Fight or Flight

Are You Okay?

“Are you okay?” It’s the question that will haunt me for the rest of my life. My mom asks me, my sister, my friends, my teachers; everyone wants to know, except the thing is, if you have to ask then the answer is probably pretty obvious. It’s the same stupid question every time, because apparently the seams that I’m tearing apart from aren’t clearly visible. I guess whatever broken heart I have is hidden, any chemical imbalance in my head isn’t really noticeable. Or, at least, just obvious enough to merit, “are you okay?”

No, I’m not.

At least that’s what I want to say, scream really, but I never would. That’s for overemotional drama queens or people with real problems. I’d have to say I’m the earlier of the two, just not willing to say it out loud. I couldn’t, I mean, what would the neighbors think?

“Yeah, sure, I’m fine.” That’s what I really end up saying, and then I force a smile, I change the subject.
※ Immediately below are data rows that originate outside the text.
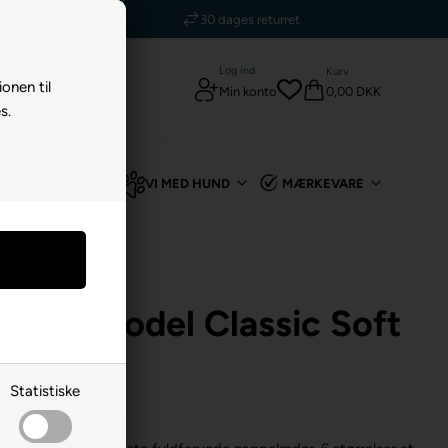
5 stjerner - Trustpilot
t
Log ind
Kurv
ionen til
0,00 DKK
Min konto
s.
TIL KANIN
VI MED HUND
MÆRKEVARE
bånd Model Classic Soft
Green
Statistiske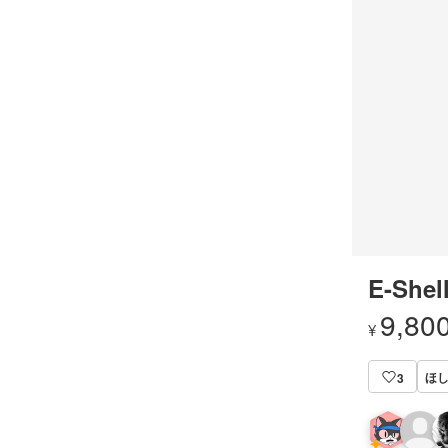
E-Shel
9,80
¥
ほ
3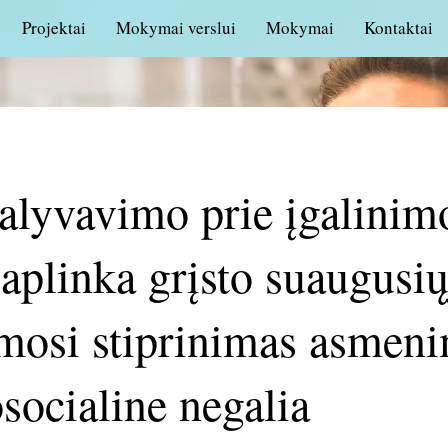
Projektai
Mokymai verslui
Mokymai
Kontaktai
alyvavimo prie įgalinim
aplinka grįsto suaugusių
osi stiprinimas asmeni
socialine negalia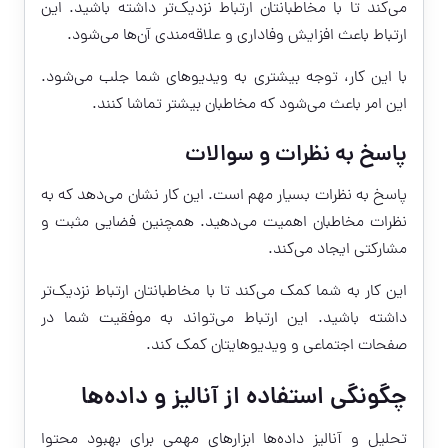
می‌کند تا با مخاطبانتان ارتباط نزدیک‌تر داشته باشید. این
ارتباط باعث افزایش وفاداری و علاقه‌مندی آن‌ها می‌شود.
با این کار، توجه بیشتری به ویدیوهای شما جلب می‌شود.
این امر باعث می‌شود که مخاطبان بیشتر تماشا کنند.
پاسخ به نظرات و سوالات
پاسخ به نظرات بسیار مهم است. این کار نشان می‌دهد که به
نظرات مخاطبان اهمیت می‌دهید. همچنین فضایی مثبت و
مشارکتی ایجاد می‌کند.
این کار به شما کمک می‌کند تا با مخاطبانتان ارتباط نزدیک‌تر
داشته باشید. این ارتباط می‌تواند به موفقیت شما در
صفحات اجتماعی و ویدیوهایتان کمک کند.
چگونگی استفاده از آنالیز و داده‌ها
تحلیل و آنالیز داده‌ها ابزارهای مهمی برای بهبود محتوا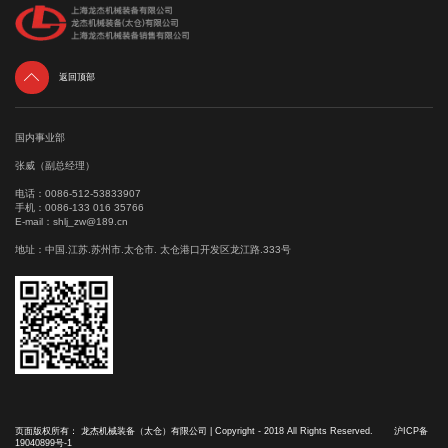

返回顶部
国内事业部
张威（副总经理）
电话：
0086-512-53833907
手机：
0086-133 016 35766
E-mail：
shlj_zw@189.cn
地址：中国.江苏.苏州市.太仓市. 太仓港口开发区龙江路.333号
页面版权所有： 龙杰机械装备（太仓）有限公司 | Copyright - 2018 All Rights Reserved.
沪ICP备
19040899号-1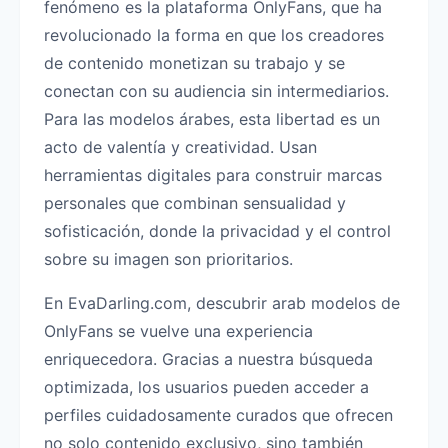
fenómeno es la plataforma OnlyFans, que ha
revolucionado la forma en que los creadores
de contenido monetizan su trabajo y se
conectan con su audiencia sin intermediarios.
Para las modelos árabes, esta libertad es un
acto de valentía y creatividad. Usan
herramientas digitales para construir marcas
personales que combinan sensualidad y
sofisticación, donde la privacidad y el control
sobre su imagen son prioritarios.
En EvaDarling.com, descubrir arab modelos de
OnlyFans se vuelve una experiencia
enriquecedora. Gracias a nuestra búsqueda
optimizada, los usuarios pueden acceder a
perfiles cuidadosamente curados que ofrecen
no solo contenido exclusivo, sino también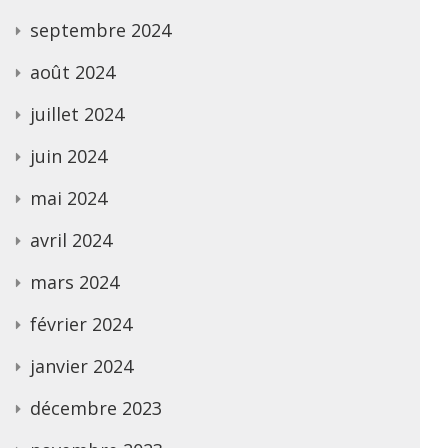
septembre 2024
août 2024
juillet 2024
juin 2024
mai 2024
avril 2024
mars 2024
février 2024
janvier 2024
décembre 2023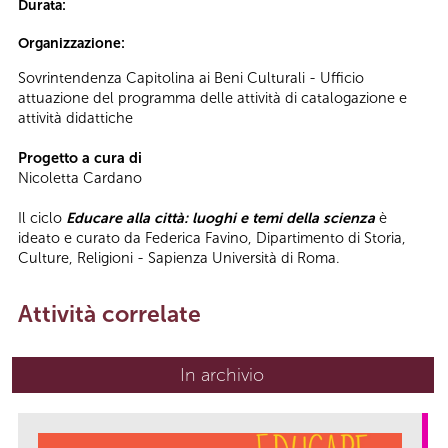
Durata:
Organizzazione:
Sovrintendenza Capitolina ai Beni Culturali - Ufficio
attuazione del programma delle attività di catalogazione e
attività didattiche
Progetto a cura di
Nicoletta Cardano
Il ciclo
Educare alla città: luoghi e temi della scienza
è
ideato e curato da Federica Favino, Dipartimento di Storia,
Culture, Religioni - Sapienza Università di Roma.
Attività correlate
In archivio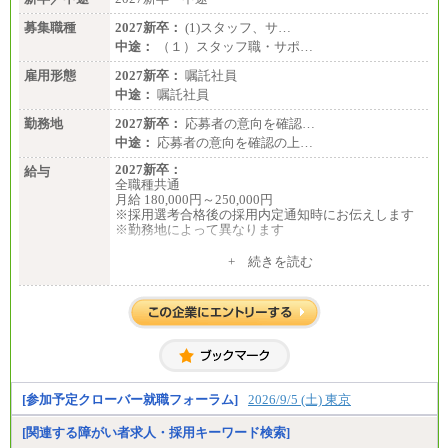
募集職種
2027新卒：
(1)スタッフ、サ…
中途：
（１）スタッフ職・サポ…
雇用形態
2027新卒：
嘱託社員
中途：
嘱託社員
勤務地
2027新卒：
応募者の意向を確認…
中途：
応募者の意向を確認の上…
2027新卒：
給与
全職種共通
月給 180,000円～250,000円
※採用選考合格後の採用内定通知時にお伝えします
※勤務地によって異なります
中途：
+ 続きを読む
全職種共通
月給 200,000円～250,000円
入社時の処遇は経験・能力を考慮の上、当社規程に
より決定します。
具体的な金額は採用選考合格後に採用内定通知時に
お伝えします。
[参加予定クローバー就職フォーラム]
2026/9/5 (土) 東京
[関連する障がい者求人・採用キーワード検索]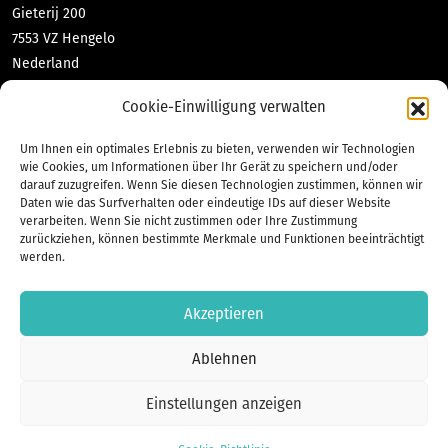
Gieterij 200
7553 VZ Hengelo
Nederland
DNL-contact GmbH & Co KG
Cookie-Einwilligung verwalten
Tabea Richter
richter@dnl-contact.de
Um Ihnen ein optimales Erlebnis zu bieten, verwenden wir Technologien
t. 0049 (0) 2551 70 471 10
wie Cookies, um Informationen über Ihr Gerät zu speichern und/oder
darauf zuzugreifen. Wenn Sie diesen Technologien zustimmen, können wir
Bahnhofstraße 35
Daten wie das Surfverhalten oder eindeutige IDs auf dieser Website
48565 Steinfurt
verarbeiten. Wenn Sie nicht zustimmen oder Ihre Zustimmung
Deutschland
zurückziehen, können bestimmte Merkmale und Funktionen beeinträchtigt
werden.
Akzeptieren
Ablehnen
Einstellungen anzeigen
© 2026 Euregionale KennisWerkplaatsen |
Datenschutzerklärung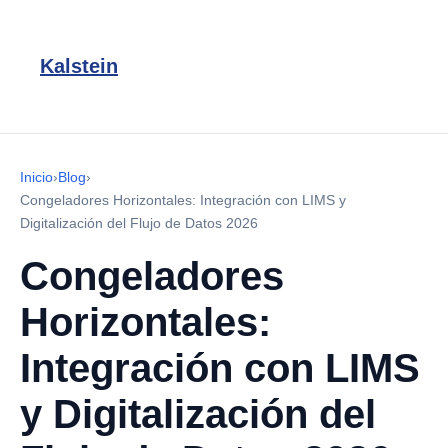
Kalstein
Inicio
›
Blog
›
Congeladores Horizontales: Integración con LIMS y
Digitalización del Flujo de Datos 2026
Congeladores
Horizontales:
Integración con LIMS
y Digitalización del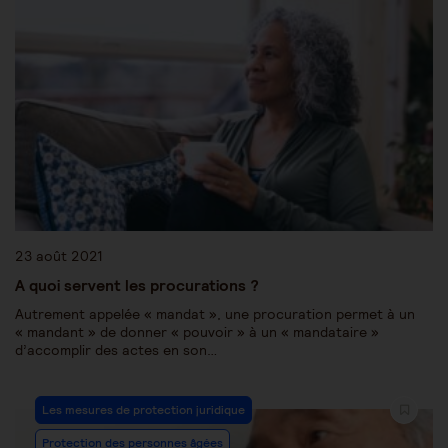
23 août 2021
A quoi servent les procurations ?
Autrement appelée « mandat », une procuration permet à un
« mandant » de donner « pouvoir » à un « mandataire »
d’accomplir des actes en son…
Les mesures de protection juridique
Protection des personnes âgées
I’ll talk about the weather, force a joke, go to the bathroom, anything to take the pressure off of me.

That’s another thing about being “not okay”, you don’t want anyone to know. It’s not so much that I think my friends are going to start rumors and abandon me or anything like that; I’m just ashamed of it, truly and deeply ashamed of it. It’s like there’s some remote part of me that still clings to the hope that I’m normal, that everyone acts like this as soon as they’re alone.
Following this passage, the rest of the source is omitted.